Guided Lessons

# Stack It Up

Your class will love this number comparison lesson that allows them to be hands on in their classroom. Students will use blocks to understand the difference in numbers and what they represent.

No standards associated with this content.

No standards associated with this content.

No standards associated with this content.

Which set of standards are you looking for?

Students will be able to compare two two-digit numbers.

(5 minutes)
• Call students together.
• Ask students to think about a time they have needed to compare two things. If students need help coming up with a time, possible suggestions are choosing which piece of cake was bigger or picking the bouncier ball.
• As students think about these experiences, remind them that in these situations, they were considering which item was bigger or greater in some way.
• Explain to students that today they will be determining which number is greater.
(5 minutes)
• Have students choose two numbers less than one hundred to compare.

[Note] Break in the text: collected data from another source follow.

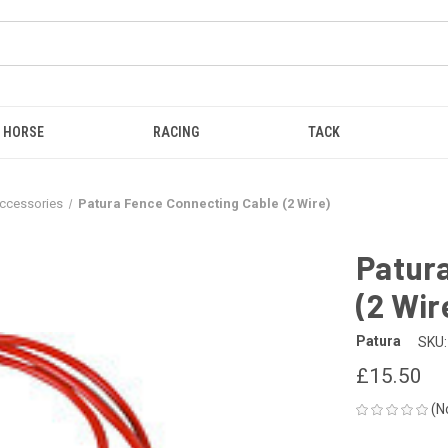
HORSE
RACING
TACK
Accessories
Patura Fence Connecting Cable (2 Wire)
Patur
(2 Wir
Patura
SKU:
£15.50
(N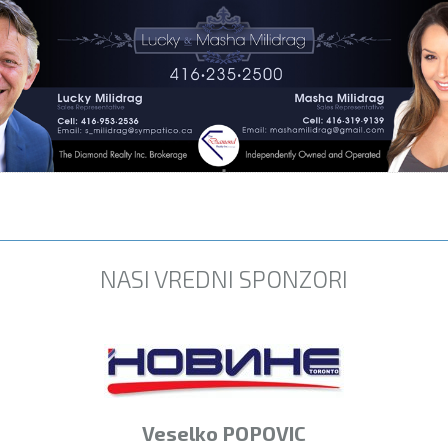
NASI VREDNI SPONZORI
Veselko POPOVIC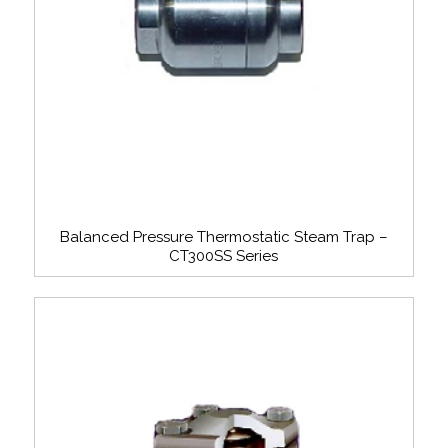
Balanced Pressure Thermostatic Steam Trap –
CT300SS Series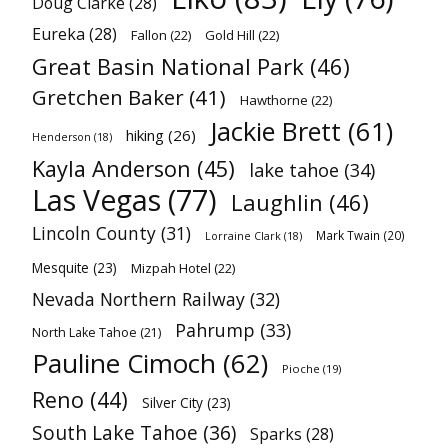
Doug Clarke
(28)
Eureka
(28)
Fallon
(22)
Gold Hill
(22)
Great Basin National Park
(46)
Gretchen Baker
(41)
Hawthorne
(22)
Jackie Brett
(61)
hiking
(26)
Henderson
(18)
Kayla Anderson
(45)
lake tahoe
(34)
Las Vegas
(77)
Laughlin
(46)
Lincoln County
(31)
Mark Twain
(20)
Lorraine Clark
(18)
Mesquite
(23)
Mizpah Hotel
(22)
Nevada Northern Railway
(32)
Pahrump
(33)
North Lake Tahoe
(21)
Pauline Cimoch
(62)
Pioche
(19)
Reno
(44)
Silver City
(23)
South Lake Tahoe
(36)
Sparks
(28)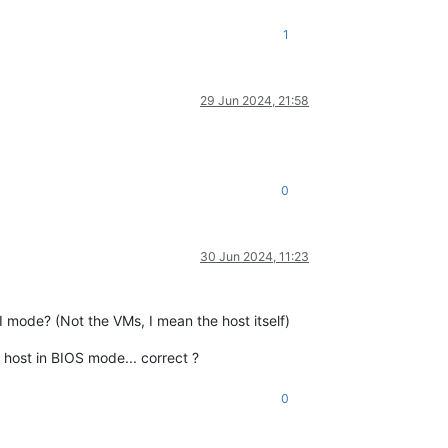
1
29 Jun 2024, 21:58
0
30 Jun 2024, 11:23
I mode? (Not the VMs, I mean the host itself)
e host in BIOS mode... correct ?
0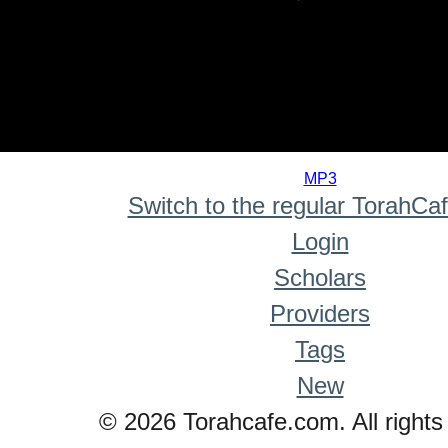
0
seconds
MP3
of
Switch to the regular TorahCa
0
seconds
Login
Scholars
Providers
Tags
New
© 2026 Torahcafe.com. All rights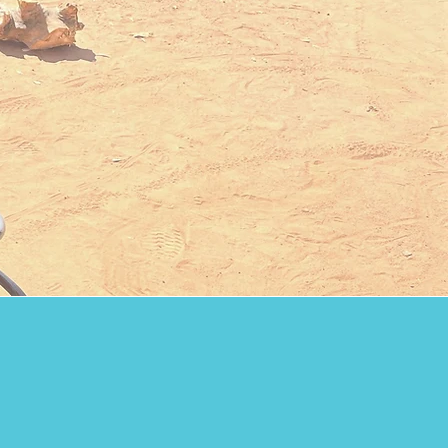
re in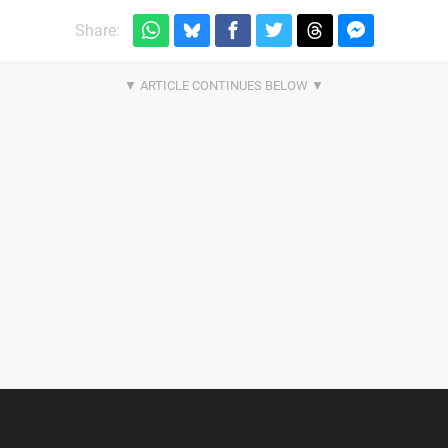
Share: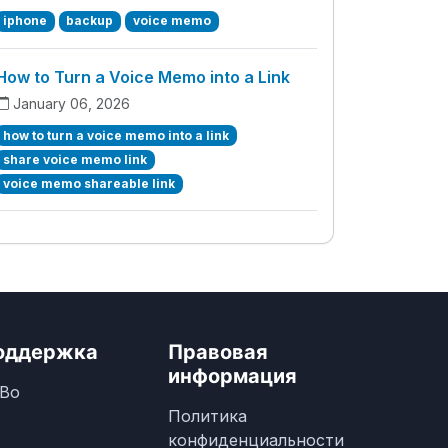
iphone
backup
voice memo
How to Turn a Voice Memo into a Link
January 06, 2026
how to turn a voice memo into a link
share voice memo link
voice memo shareable link
оддержка
Правовая
информация
Во
Политика
конфиденциальности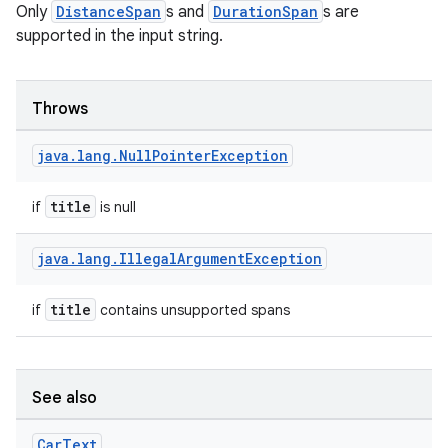
Only
DistanceSpan
s and
DurationSpan
s are
supported in the input string.
Throws
java
.
lang
.
Null
Pointer
Exception
title
if
is null
java
.
lang
.
Illegal
Argument
Exception
title
if
contains unsupported spans
See also
Car
Text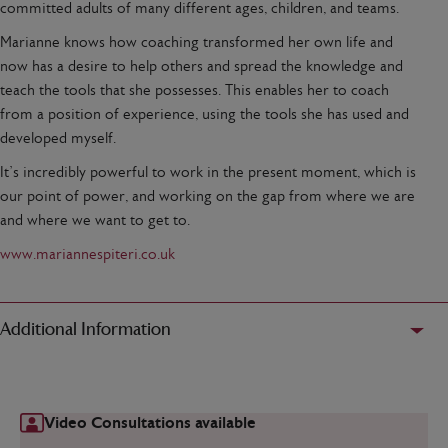
committed adults of many different ages, children, and teams.
Marianne knows how coaching transformed her own life and
now has a desire to help others and spread the knowledge and
teach the tools that she possesses. This enables her to coach
from a position of experience, using the tools she has used and
developed myself.
It’s incredibly powerful to work in the present moment, which is
our point of power, and working on the gap from where we are
and where we want to get to.
www.mariannespiteri.co.uk
Additional Information
Video Consultations available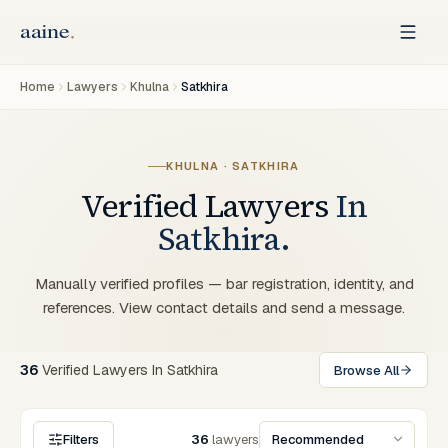
Home
Lawyers
Khulna
Satkhira
KHULNA · SATKHIRA
Verified Lawyers
In
Satkhira.
Manually verified profiles — bar registration, identity, and
references. View contact details and send a message.
36
Verified
Lawyers
In
Satkhira
Browse All
Filters
36
lawyers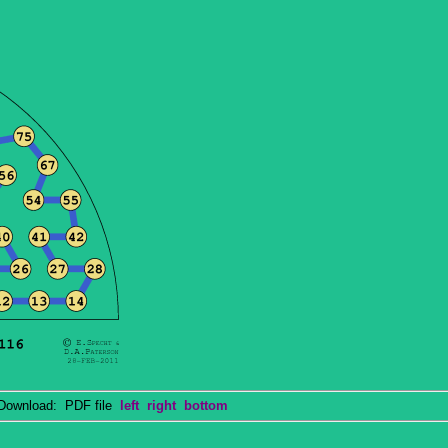
wnload: PDF file
left
right
bottom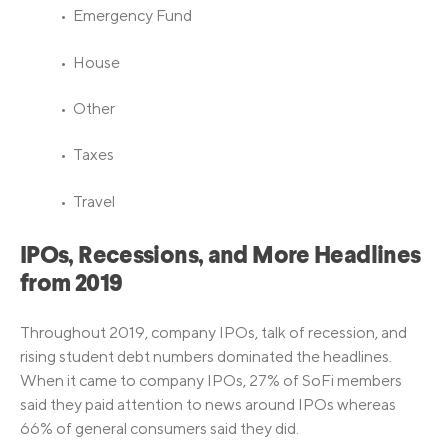
• Emergency Fund
• House
• Other
• Taxes
• Travel
IPOs, Recessions, and More Headlines
from 2019
Throughout 2019, company IPOs, talk of recession, and
rising student debt numbers dominated the headlines.
When it came to company IPOs, 27% of SoFi members
said they paid attention to news around IPOs whereas
66% of general consumers said they did.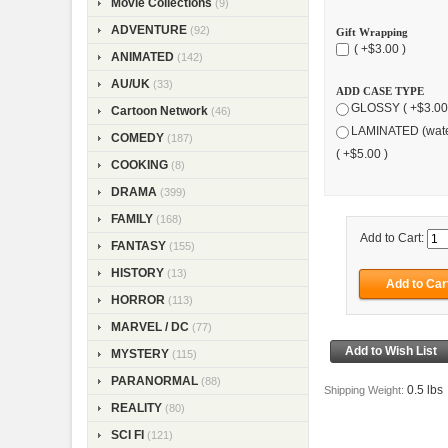
Movie Collections
(9)
ADVENTURE
(92)
Gift Wrapping
( +$3.00 )
ANIMATED
(142)
AU/UK
(33)
ADD CASE TYPE
GLOSSY ( +$3.00
Cartoon Network
(46)
LAMINATED (wate
COMEDY
(187)
( +$5.00 )
COOKING
(8)
DRAMA
(399)
FAMILY
(168)
Add to Cart:
FANTASY
(155)
HISTORY
(13)
HORROR
(113)
MARVEL / DC
(77)
MYSTERY
(115)
PARANORMAL
(88)
0.5 lbs
Shipping Weight:
REALITY
(80)
SCI FI
(121)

Write these two numbers on the board.
• Show students the tens sticks and the ones unit blocks. Demonstrate how to build a number using them. It may be useful to actually show the way that ten one unit blocks equals the ten stick.
• Explain to students that two-digit numbers have a number in the tens place and a number in the ones place. Using the example numbers, point out the numbers in the tens and ones places. Show students that they need the same number of tens sticks as the number in the tens place and the same number of one unit blocks as the number in the ones place. Build the example numbers out of blocks.
• Using the blocks, have students determine which number is larger.
• Remind students that a number can be greater than, less than, or equal to another number. Tell students the Equal to (=)Sign is used to show two numbers are equal. The Greater than (>)And Less than (<)Signs look like an alligator’s mouth. The mouth wants to eat the bigger number, so it is always open towards the bigger number. Using these signs, write the appropriate symbol between the example numbers.
(5 minutes)
• Repeat this process a few more times with students taking a more active role in building the numbers, determining which number is greater, and writing the appropriate equation.
• Once students seem to understand this process, tell students that they can compare numbers without using the unit blocks.
• Have students think about which is greater, the tens stick or the ones unit blocks. Once students realise that the tens units are worth more, explain that students can just look to the tens unit. If a two-digit number has a higher tens digit number, it will be greater.
• Tell students that if both numbers have the same tens digit number, students should look to the ones digit. The number with the larger ones digit will be greater. If the tens and ones digits are both equal in a two-digit number, the two numbers are equal. Demonstrate this with a few different number combinations.
• Ask if students have any questions. Send students back to their seats to work with a partner. One partner should choose 2 two-digit numbers. The other partner should record the numbers, determine which number is greater, and write the appropriate equation. Students should go back and forth making sure to record their work. Whether or not students may use unit blocks is at your discretion.
(10 minutes)
• While students are working, any adults in the room should be circulating, correcting misconceptions, and answering any questions. It can be helpful to set a calming atmosphere through soft music.
• Make sure to leave any examples from the class discussion posted prominently where students can refer to them as they work.
• Enrichment:To add a greater challenge, decimals and numbers with place values in the hundreds and higher can be included.
• Support:For students who need a little extra assistance, choosing numbers ahead of time and having both partners work together to figure out the answer can provide more scaffolding. Giving students number lines or hundreds charts as another visual representation to go along with the units blocks can also be helpful.
(5 minutes)
• Whether or not students have met the learning objective can be assessed based on their work during the independent work time. Student work should demonstrate a mastery of greater than (>), less than (<), and equal to (=). Student contributions and performance in class discussions can also be considered to determine whether or not a student understands comparisons.
• As an additional assessment tool, students can be assigned more comparisons for homework. These can be done with or without unit blocks, since students should understand after the lesson that they should look to the tens place value first and then the ones place value.
(5 minutes)
• Call students back together.
• Ask students to share about their experiences with comparing numbers. Did anything surprise them? Did they ever confuse the tens and ones digits?
• Remind students that the greater than (>) and less than (<) signs look like an alligator’s mouth. The mouth wants to eat the bigger number, so it always is open on the side of the bigger number. If the two number are equal, the mouth doesn’t know which side to eat, so it becomes an equal sign (=).
• Encourage students to compare by looking at the tens values first. If the tens values are the same, then they should look at the ones to determine which number is greater or if the numbers are equal.